Fifty years ago, when two commercial airliners collided over Park Slope, this is how I spoke about the enormous tragedy a few days after it happened: “Sometimes, one story crams all the drama of life into a few hours. One story runs the gamut of every human emotion.”
I pointed to the intersection of 7th Avenue and Sterling Place in Brooklyn where the wreckage of an airliner on a snowbank filled the scene. “This is where most of the story happened.”
On that day of the plane crash over New York Harbor, I was reporting on a group of underprivileged youngsters having a great time in the toy department at Macy’s. Each had been given a $5 bill ---and turned loose to shop for whatever the child wanted.
It was an old Macy's tradition, The Young Men’s Chamber of Commerce escorted bus loads of children to, as I remember it, the 5th floor toy department, then turned them loose. A $5 bill went much further in those days. It was fun following some of the children and asking them why they had chosen a game or a doll.
At the very moment, I was watching the kids in their frenetic hunt for toys, I didn’t dream that two planes were colliding in the fog over New York Harbor and that the crash would kill 134.
We didn’t have cell phones in those days but someone on our news desk managed to put through a call to Macy’s.They said it was urgent. I found a phone and called our desk. “There’s a passenger plane down in Brooklyn,” the editor said. “You’d better get down there.”
I remember rushing out of the building with our three-man camera crew. We drove the wrong way, on part of the trip to Brooklyn. I think we went south on northbound Eighth Avenue. We got there in about 15 minutes.
Immediately, the desk demanded that I do a “spot” [a report] for our radio network. I didn’t know a thing yet. But I could see the smoking debris of the United airliner amid the snow banks at Sterling Place and 7th Avenue. I went up to a fire chief and asked him whether there were any survivors. He said: “None, as far as I know.” It was about 12 noon, the time for our hourly newscast. On the meager information I had, I delivered a spot, from a phone booth on the street, describing the smoking ruins, the fire fighters carting away bodies on stretchers.The frantic search for survivors.
We didn’t know at first that there had been a collision---that the other plane, a TWA airliner, had crashed in Staten Island. I found a man, a Mr. Brook, who saw the United Airlines plane go down in Brooklyn.
“It looked like part of the left engine was on fire and it seemed to be coming down at an angle and part of it hit the corner of a building. And then the plane went down on the ground. I saw people moving around inside trying to get out. The door and the tail of the plane was open and a woman started to come out and then there was a tremendous explosion.
And she was blown right out of the plane. A young child that was blown out was hanging in the tree.”
That 11-year-old child, Stephen Baltz, became the focus of the story for the next 24 hours. All over America people were hoping and praying for his survival. He was being treated at Methodist Hospital and I remember the pastor there came out to the street frequently to give us bulletins on Stephen’s condition.
Hope and prayer were not enough. On the next day, he died of pneumonia. An autopsy showed his lungs had been seared by burning jet fuel.

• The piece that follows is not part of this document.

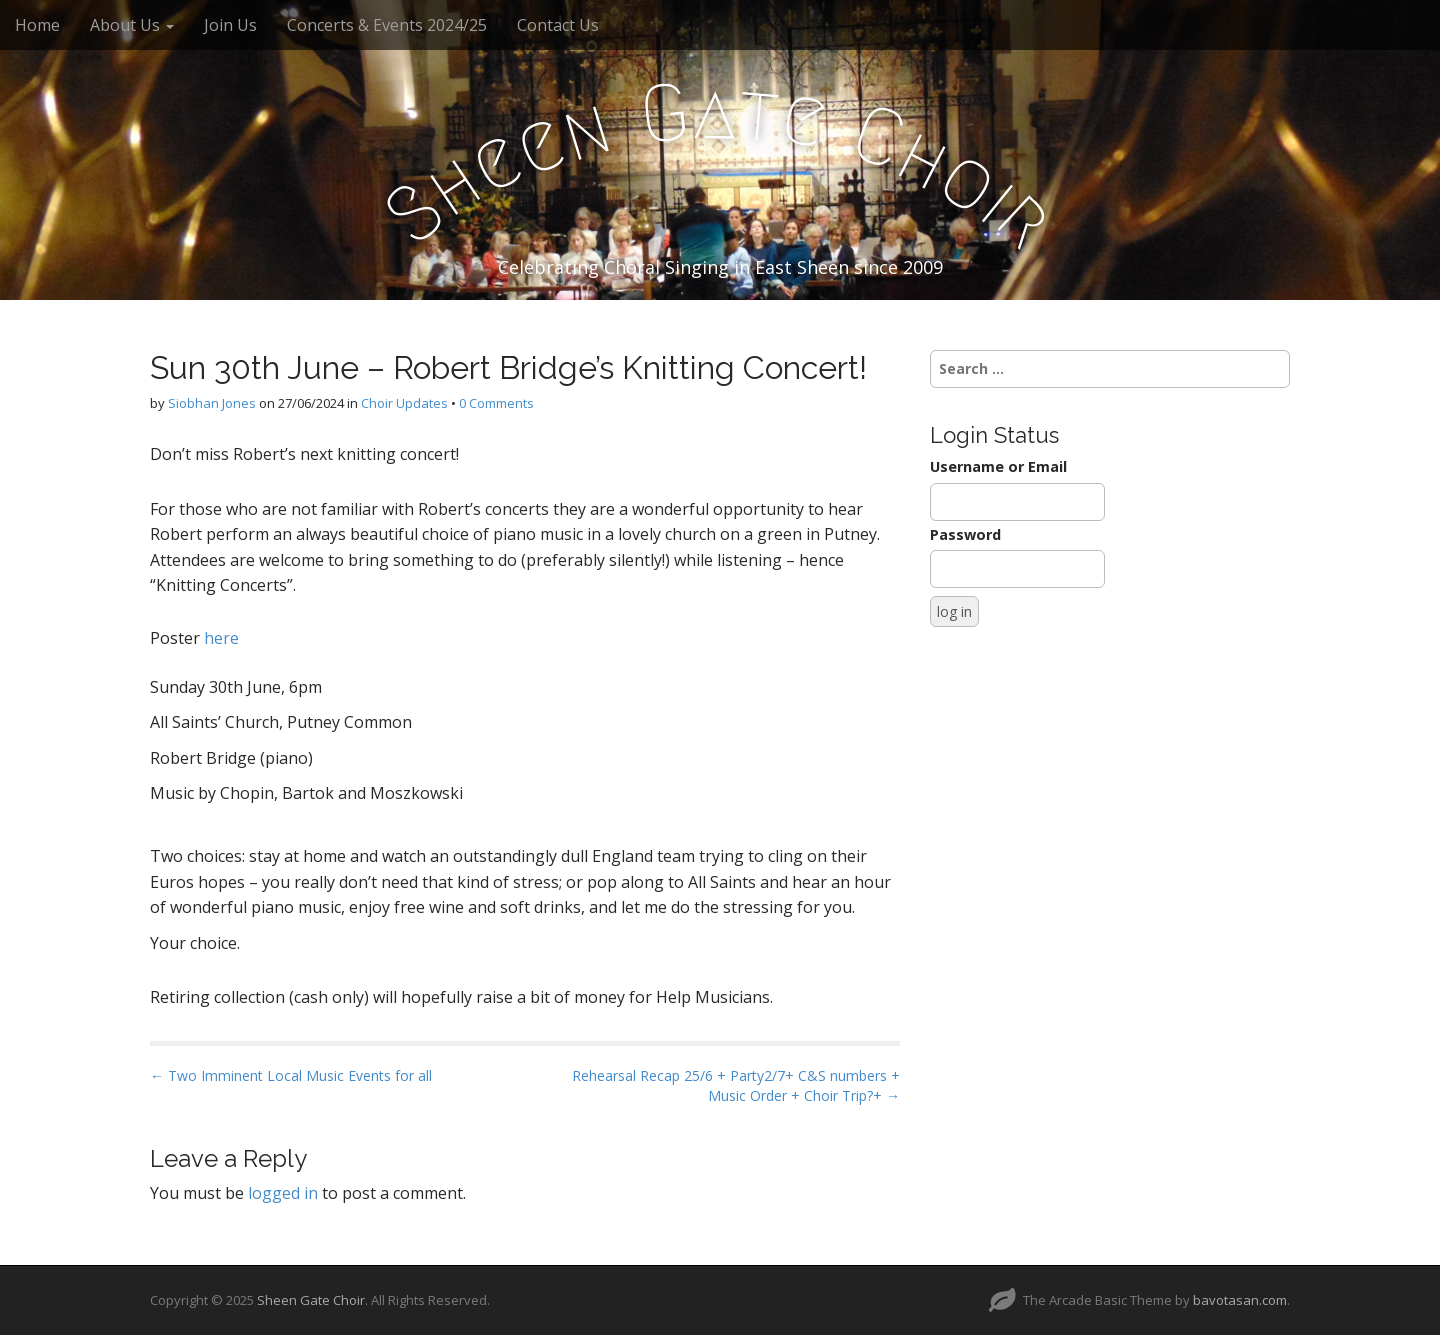 This screenshot has height=1335, width=1440. Describe the element at coordinates (998, 466) in the screenshot. I see `Username or Email` at that location.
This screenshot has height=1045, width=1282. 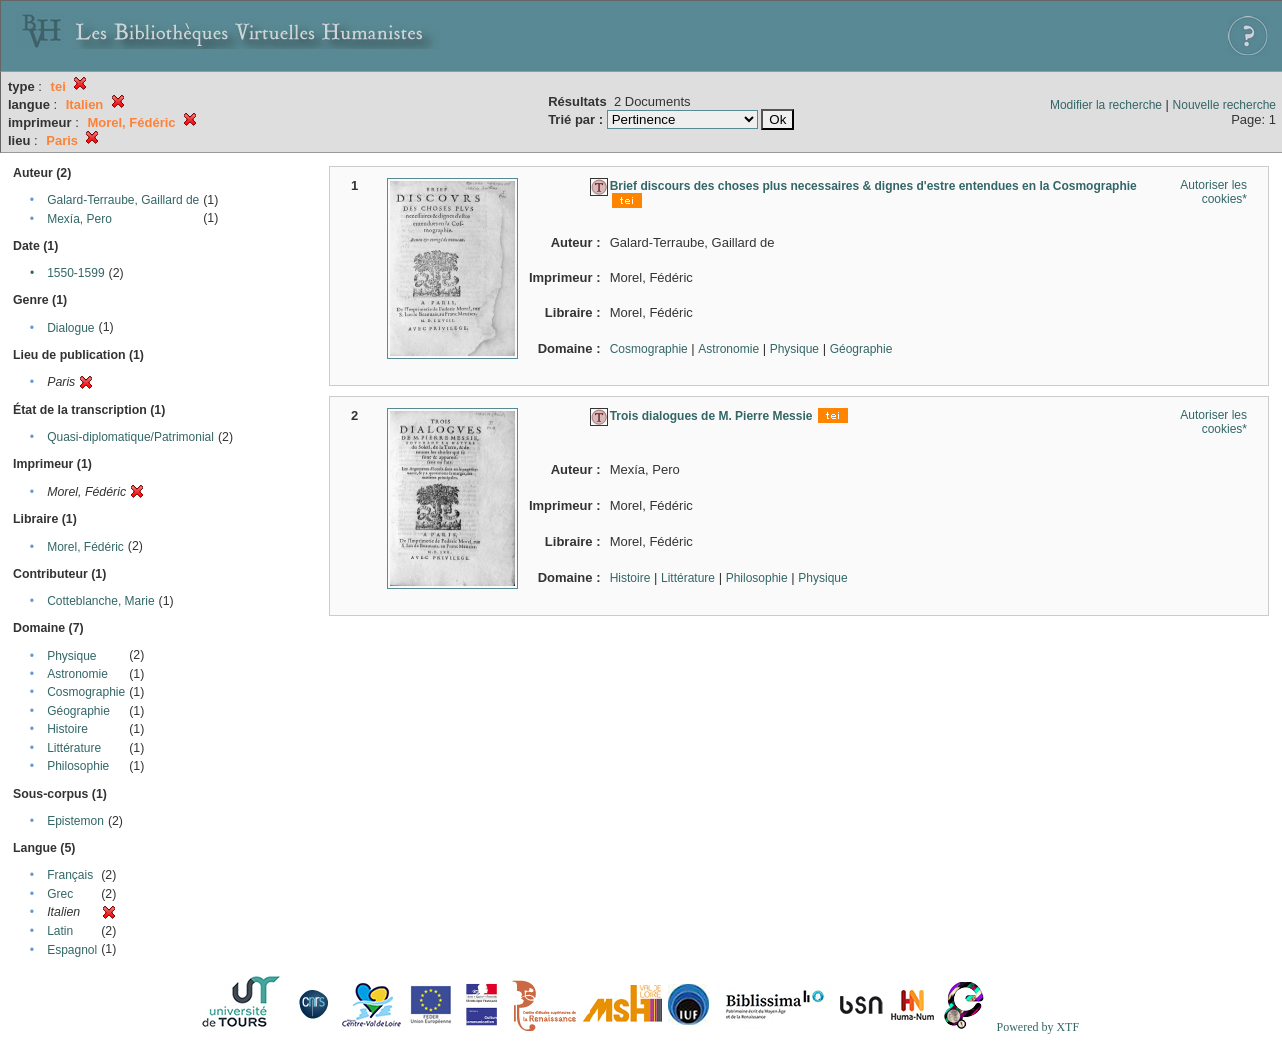 What do you see at coordinates (86, 692) in the screenshot?
I see `Cosmographie` at bounding box center [86, 692].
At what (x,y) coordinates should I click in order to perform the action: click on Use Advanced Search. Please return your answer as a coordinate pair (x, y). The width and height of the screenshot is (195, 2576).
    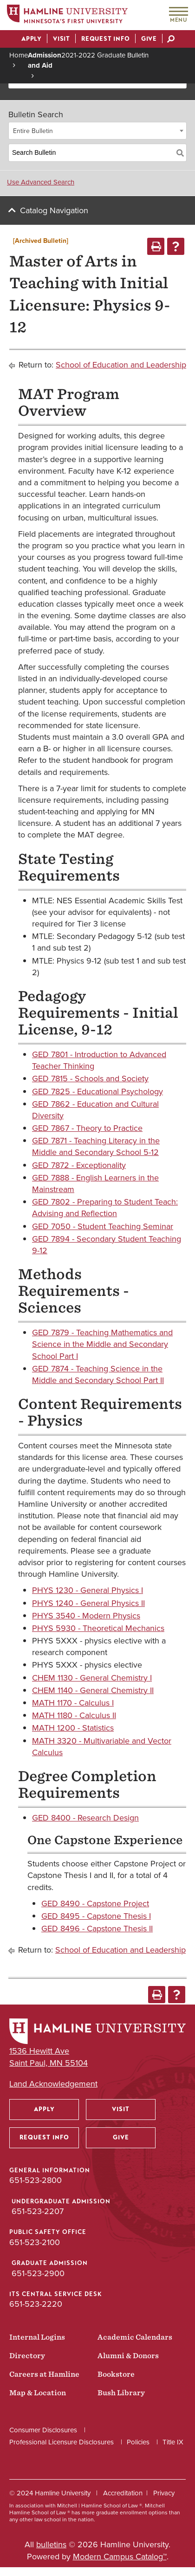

In those early days of my career, I always struggled to maintain a indifference to the tragedies I covered. I thought it was important to be objective at all times But the news that Stephen had died shattered me. I think the staff at the hospital felt the same way.
Years later, Barbara Lewnes, the nurse who sat with the boy through the long night after the crash, said that most of the time he slept but, for an instant, he woke up. “He wanted to know where he was, he felt fine, he wanted a television,” the Times reported.
And Ms. Lewnes said: “You stood there looking at this little boy and he was saying this and you know to me it was still the weirdest thing that I’ve ever seen.”
She told him she’d see about a television set and then he fell asleep again. She left the hospital that morning, feeling optimistic, went home and then awoke that afternoon to hear a radio report that the little boy had died.
For the young nurse and the people of New York the tragedy of December 16, 1960 was great. Stephen Baltz was its symbol.